Recreate firewall on unhealthy condition

[Honigeintopf]

Description

Closes #62.

This pr introduces the functionality for deleting firewalls if they exceed the firewallHealthTimeout which for now is set to 20 minutes.
Integration tests where added to make sure everything works as intended.

CA were updated, otherwise it is not possible to deploy to mini-lab.
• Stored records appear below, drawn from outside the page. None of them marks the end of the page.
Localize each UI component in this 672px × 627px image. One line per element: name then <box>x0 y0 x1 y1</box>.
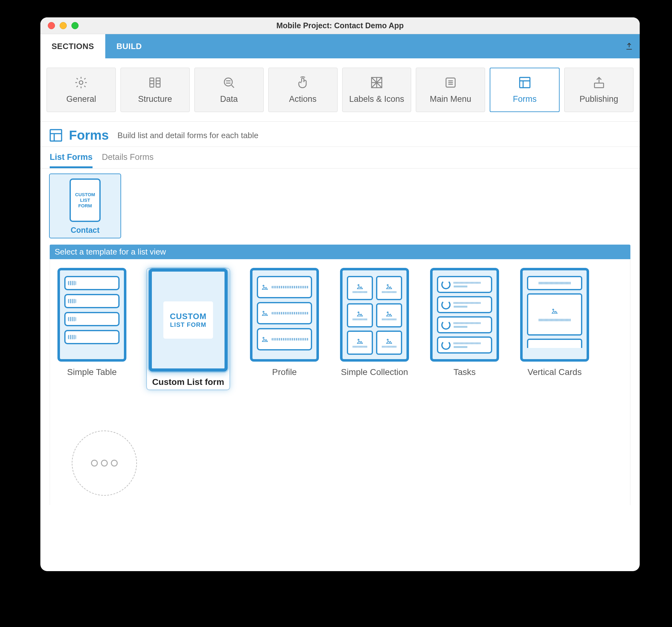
close-window-button[interactable] <box>48 22 55 29</box>
section-label: Data <box>220 94 238 104</box>
section-data[interactable]: Data <box>194 68 264 112</box>
section-forms[interactable]: Forms <box>490 68 559 112</box>
template-strip: Simple Table CUSTOM LIST FORM Custom Lis… <box>50 259 630 505</box>
svg-point-11 <box>263 337 264 338</box>
section-label: General <box>66 94 96 104</box>
template-simple-collection[interactable]: Simple Collection <box>339 268 410 390</box>
more-templates-button[interactable] <box>72 430 137 496</box>
sections-row: General Structure Data <box>40 58 640 122</box>
window-title: Mobile Project: Contact Demo App <box>40 21 640 30</box>
custom-badge-line1: CUSTOM <box>170 311 207 321</box>
template-label: Vertical Cards <box>528 367 582 377</box>
data-icon <box>221 76 236 90</box>
template-profile[interactable]: Profile <box>249 268 320 390</box>
forms-icon <box>49 128 63 142</box>
svg-point-12 <box>358 285 359 286</box>
template-thumb <box>520 268 589 361</box>
svg-point-16 <box>358 339 359 341</box>
app-window: Mobile Project: Contact Demo App SECTION… <box>40 17 640 571</box>
svg-rect-8 <box>50 130 62 141</box>
titlebar: Mobile Project: Contact Demo App <box>40 17 640 34</box>
page-title: Forms <box>69 128 109 143</box>
tables-area: CUSTOM LIST FORM Contact <box>40 169 640 245</box>
grid-icon <box>369 76 384 90</box>
svg-point-13 <box>387 285 388 286</box>
tab-build[interactable]: BUILD <box>105 34 153 58</box>
template-custom-list-form[interactable]: CUSTOM LIST FORM Custom List form <box>146 268 230 390</box>
table-name: Contact <box>71 226 99 235</box>
svg-rect-1 <box>150 78 154 87</box>
page-header: Forms Build list and detail forms for ea… <box>40 122 640 147</box>
template-label: Tasks <box>453 367 476 377</box>
zoom-window-button[interactable] <box>71 22 78 29</box>
template-thumb: CUSTOM LIST FORM <box>149 269 227 372</box>
template-tasks[interactable]: Tasks <box>429 268 500 390</box>
template-picker-header: Select a template for a list view <box>50 245 630 259</box>
custom-badge-line2: LIST FORM <box>170 321 207 328</box>
forms-icon <box>518 76 532 90</box>
section-label: Main Menu <box>430 94 472 104</box>
svg-rect-2 <box>156 78 160 87</box>
more-icon <box>91 460 118 467</box>
window-controls <box>48 22 78 29</box>
template-simple-table[interactable]: Simple Table <box>56 268 128 390</box>
section-structure[interactable]: Structure <box>120 68 190 112</box>
publish-icon <box>592 76 606 90</box>
template-label: Simple Table <box>67 367 117 377</box>
template-thumb <box>57 268 126 361</box>
forms-subtabs: List Forms Details Forms <box>40 147 640 169</box>
table-thumb-text: CUSTOM LIST FORM <box>71 190 99 210</box>
main-tabbar: SECTIONS BUILD <box>40 34 640 58</box>
table-thumb: CUSTOM LIST FORM <box>70 178 101 222</box>
upload-icon[interactable] <box>623 34 635 58</box>
table-chip-contact[interactable]: CUSTOM LIST FORM Contact <box>49 174 121 239</box>
template-vertical-cards[interactable]: Vertical Cards <box>519 268 590 390</box>
template-thumb <box>430 268 499 361</box>
section-main-menu[interactable]: Main Menu <box>416 68 485 112</box>
section-labels-icons[interactable]: Labels & Icons <box>342 68 411 112</box>
svg-point-0 <box>79 81 83 84</box>
structure-icon <box>147 76 162 90</box>
svg-point-15 <box>387 312 388 313</box>
svg-point-18 <box>553 309 554 310</box>
svg-point-3 <box>224 78 233 86</box>
template-label: Profile <box>272 367 296 377</box>
tap-icon <box>295 76 310 90</box>
svg-rect-6 <box>520 78 530 88</box>
gear-icon <box>74 76 89 90</box>
section-general[interactable]: General <box>47 68 116 112</box>
subtab-details-forms[interactable]: Details Forms <box>102 152 154 168</box>
menu-icon <box>443 76 458 90</box>
section-actions[interactable]: Actions <box>268 68 338 112</box>
svg-point-9 <box>263 285 264 286</box>
minimize-window-button[interactable] <box>59 22 67 29</box>
svg-point-14 <box>358 312 359 313</box>
svg-rect-7 <box>594 83 603 88</box>
subtab-list-forms[interactable]: List Forms <box>50 152 93 168</box>
section-publishing[interactable]: Publishing <box>564 68 633 112</box>
tab-sections[interactable]: SECTIONS <box>40 34 105 58</box>
section-label: Forms <box>513 94 536 104</box>
template-label: Custom List form <box>152 377 224 387</box>
svg-point-10 <box>263 311 264 312</box>
template-label: Simple Collection <box>341 367 408 377</box>
template-thumb <box>250 268 319 361</box>
page-subtitle: Build list and detail forms for each tab… <box>117 131 258 140</box>
section-label: Publishing <box>579 94 618 104</box>
section-label: Structure <box>138 94 172 104</box>
svg-point-17 <box>387 339 388 341</box>
section-label: Actions <box>289 94 317 104</box>
section-label: Labels & Icons <box>349 94 404 104</box>
template-thumb <box>340 268 409 361</box>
• Allow configuration of firewall create and health timeout gardener-extension-provider-metal#487

[Gerrit91]

Thanks for coming up with a PR for this.

[Gerrit91]

Test needs adaption (fake one of the unhealthy conditions).

[Honigeintopf]

I changed a line in the code to only apply health timeout once we have a non-zero seed reconcile timestamp and made possible to specify 0s as timeout which translates to disabling the deletion.

[Honigeintopf]

Okay the issue with using FirewallPhaseRunning:

1. Phase = Running (machine phoned home)
2. But Connected, SeedConnected, DistanceConfigured haven't been set to True yet (monitor not updated)
3. !allConditionsMet is true even though conditions never degraded - they were never fully met in the first place

So either we go ahead and fix when a fw is running( I wouldn't do that) or we say hey there is a new fw condition when the fw was ready once i.e. it finished progressing

[Gerrit91]

Is it an issue if the firewall is phoned home and entered the running phase and the firewall is unhealthy until the firewall controller connects? It should not take longer than a minute anyway?

[Honigeintopf]

No, it's not an issue. During the window between phoned-home and firewall-controller-connecting, the FirewallHealthy condition(It's a new one) hasn't been set yet (it's only set once ALL conditions are met for the first time)

[Gerrit91]

Okay, I see now where you want to go, I will comment in the code.